Ryvchin is one of the Australian Jewish leaders who have accused Albanese’s center-left Labour Party government of not doing enough to curb an increase in antisemitism in Sydney and Melbourne, where 85 percent of Australia’s Jewish population live, since the Israel-Hamas war began in 2023.
Herzog sees opportunity to reset relations
Herzog, a former head of Israel’s centrist Labour Party, now holds a job meant to serve as a unifier and moral compass for all Israelis. A onetime rival of Netanyahu, he has good working relations with the prime minister.
Ahead of his visit, Herzog told The Associated Press that the “primary reason” for the trip was to stand with Australia’s Jewish community as the representative of all Israelis.
“From thousands of miles away in Israel, we feel the deep pain of our Jewish Australian sisters and brothers. I am coming to show them our love and support at this devastating time,” he said.
But Herzog also said the visit is an opportunity “to reinvigorate relations” between Israel and Australia.
“There is a long history of partnership between our two nations and deeply held shared values,” he said, adding that the visit “offers a chance to reignite the longstanding bipartisan support for ties between Israel and Australia.”
“I hope to be able to communicate this message of goodwill and friendship to the Australian people, and dispel many of the lies and misinformation spread about Israel over the last two years,” he said.

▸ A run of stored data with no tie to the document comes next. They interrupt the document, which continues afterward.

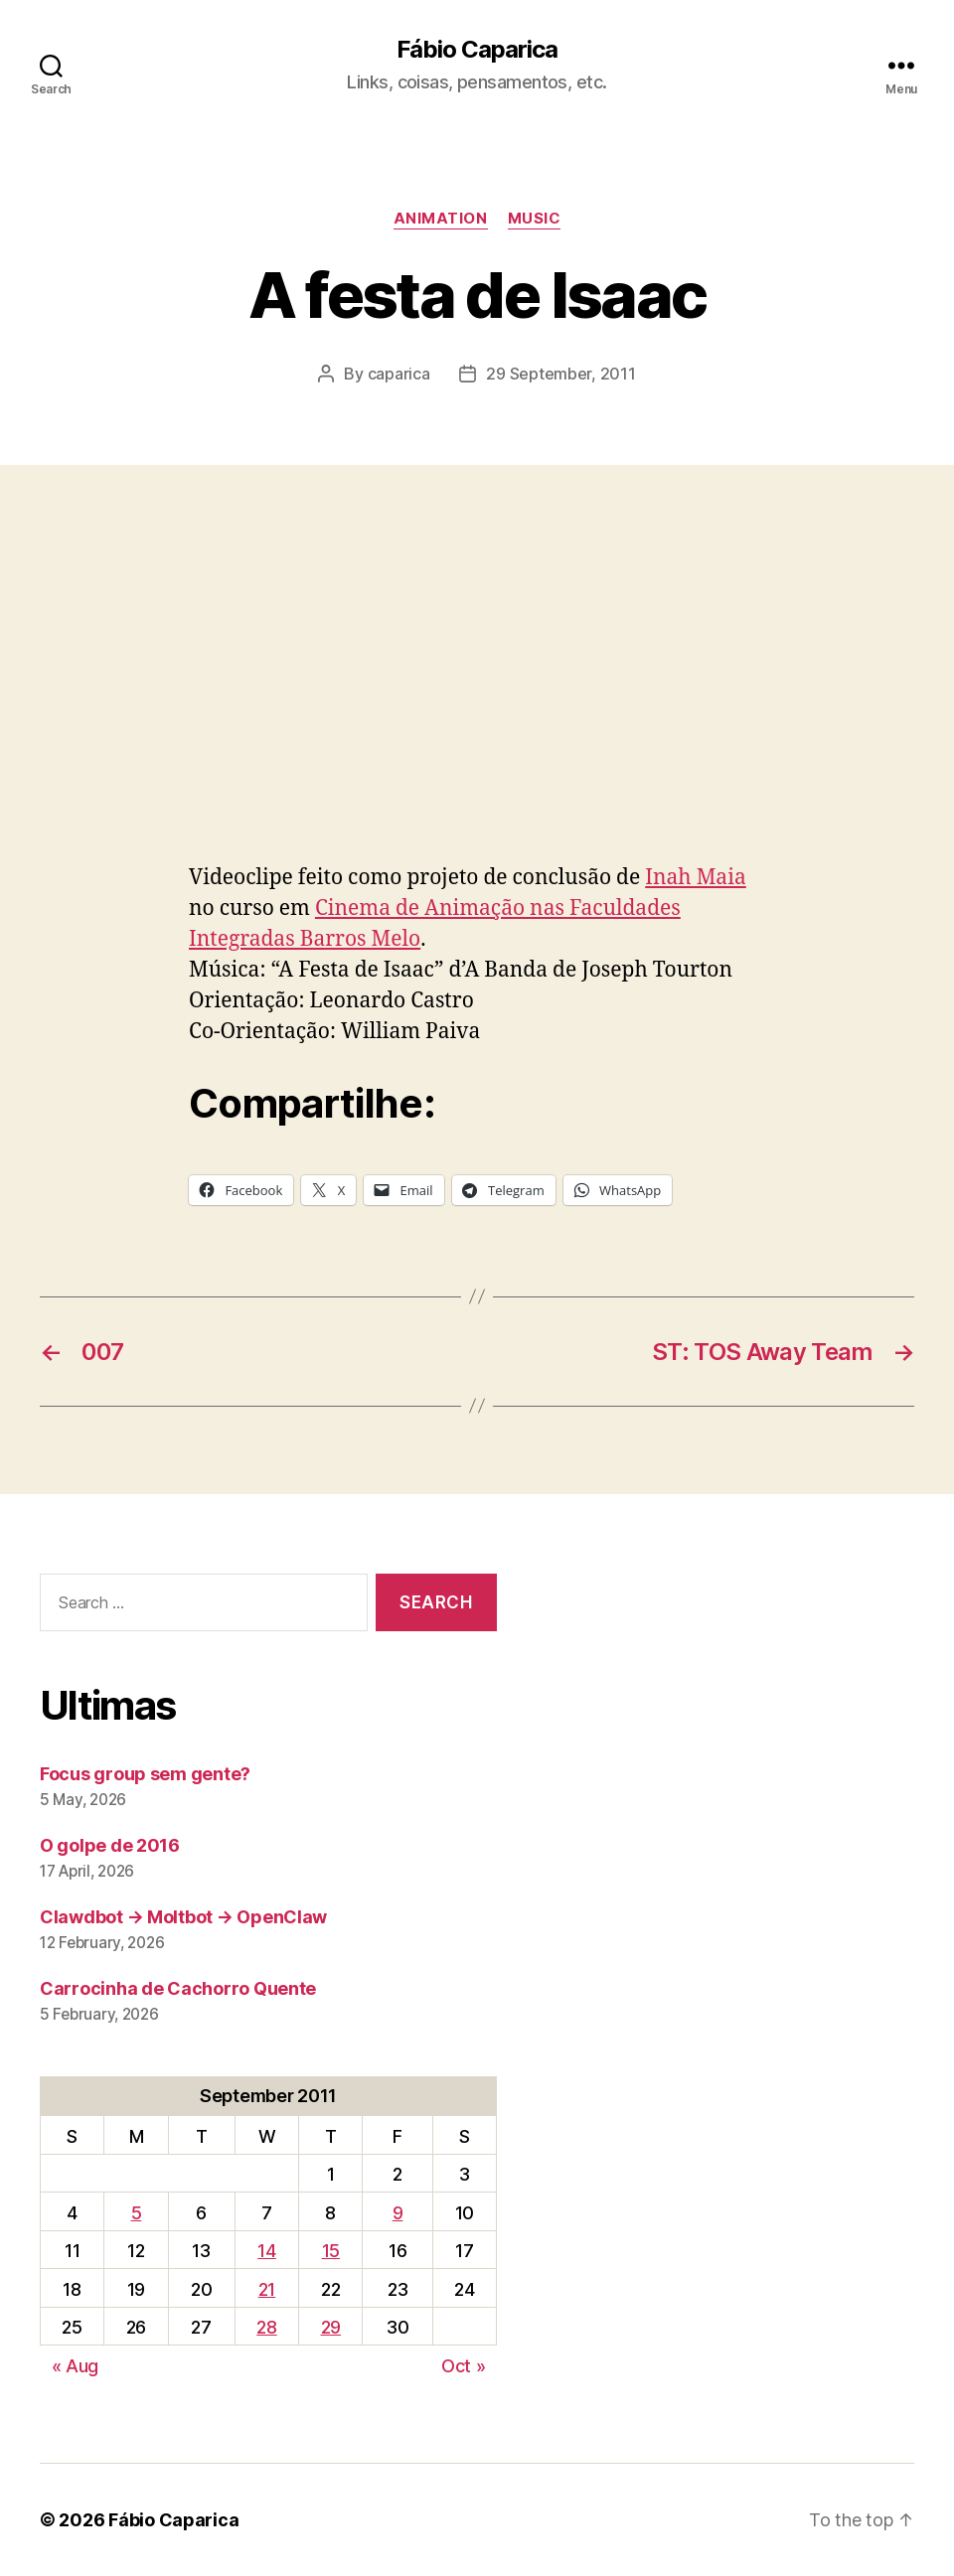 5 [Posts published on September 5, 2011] (136, 2212)
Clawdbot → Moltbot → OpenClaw (183, 1916)
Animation (441, 218)
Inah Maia (695, 877)
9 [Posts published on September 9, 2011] (398, 2212)
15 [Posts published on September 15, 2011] (331, 2250)
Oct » (463, 2365)
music (534, 218)
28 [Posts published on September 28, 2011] (266, 2327)
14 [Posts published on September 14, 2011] (266, 2250)
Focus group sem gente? (145, 1773)
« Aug (75, 2365)
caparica (399, 373)
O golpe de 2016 (110, 1845)
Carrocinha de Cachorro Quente (178, 1988)
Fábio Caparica (477, 50)
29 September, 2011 (560, 373)
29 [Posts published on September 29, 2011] (331, 2327)
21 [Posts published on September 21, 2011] (266, 2289) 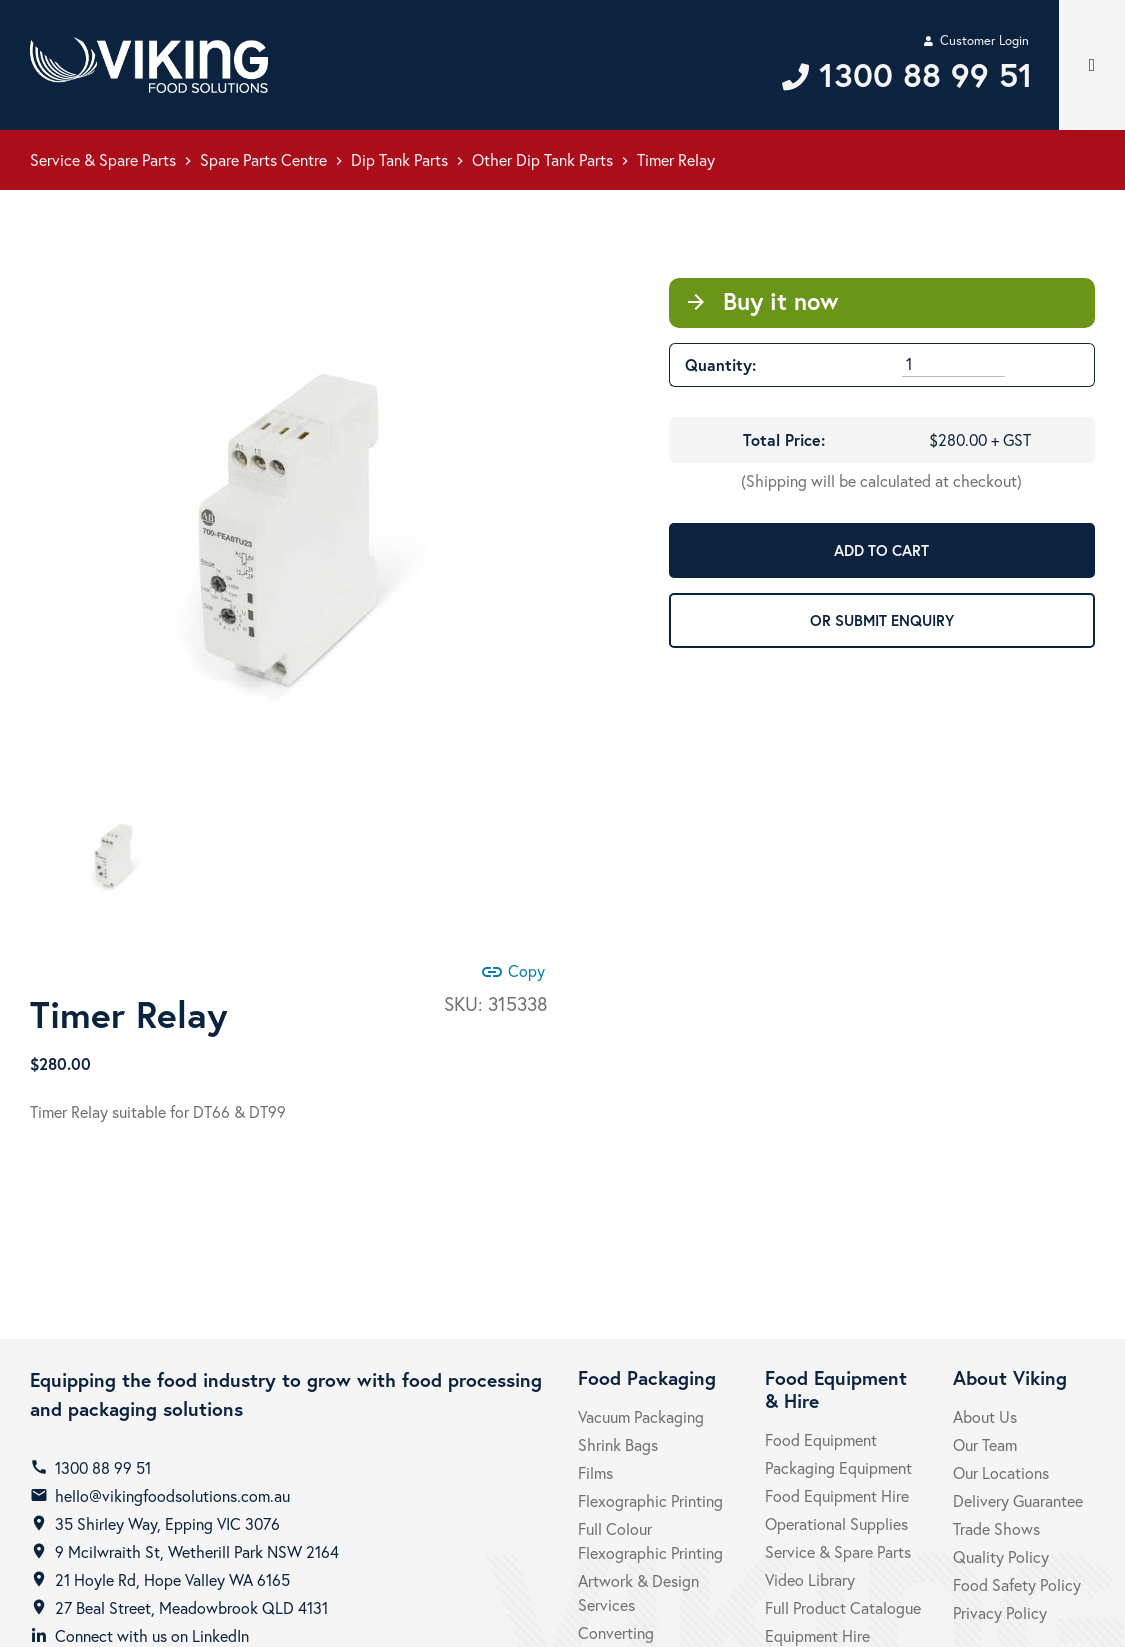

Israel’s critics have called for Herzog’s invitation to be withdrawn
“This is one of the most divisive figures in the world. Bringing him to Australia will undermine social cohesion, it will not rebuild it. It will increase division, it will not bring about national unity,” Australian human rights lawyer Chris Sidoti said. Sidoti described the invitation as a ”crazy idea.”
Sidoti was one of three experts appointed by the UN’s Human Rights Council to an inquiry that reported in September last year that Herzog, Netanyahu and former Israeli Defense Minister Yoav Gallant had incited the commission of genocide in Gaza.
The findings carry no legal consequence and Israel has rejected genocide allegations against the country as antisemitic “blood libel.” Sidoti and other lawyers say Australian police could potentially arrest Herzog on suspicion of inciting genocide, which is a crime under Australian law as well as international law. Australian Federal Police have declined to comment.
A lawmaker in Albanese’s government, Ed Husic, said he was “very uncomfortable” with Herzog’s visit. Husic, a Muslim and vocal critic of Israel’s conduct in Gaza, said he was “concerned that a figure like that doesn’t necessarily enhance social cohesion.”
Some state government lawmakers from Albanese’s Labour Party have said they will join a protest in downtown Sydney on Monday planned by the Palestine Action Group activist organization.
“We need to send a clear message to our government and to the world … we are fundamentally opposed to this tour, which is designed to normalize genocide,” protest organizer Josh Lees said.
Police prepare to use enhanced powers of arrest to control protesters in Sydney
In response to the Bondi shooting, the New South Wales state parliament rushed through legislation increasing police powers to arrest protesters in the aftermath of a declared terrorist attack.
New South Wales Premier Chris Minns said a heightened police response in Sydney during Herzog’s visit was necessary to ensure safety.
“We will have thousands of mourners and thousands of protesters as well as a visiting head of state all in the same city at the same time. And we’ve got a responsibility to keep people safe in those circumstances,” Minns said.
“Every international city anywhere in the world would apply exactly the same geographical restrictions so that the two groups don’t meet and as a result there’s not a major confrontation,” Minns added.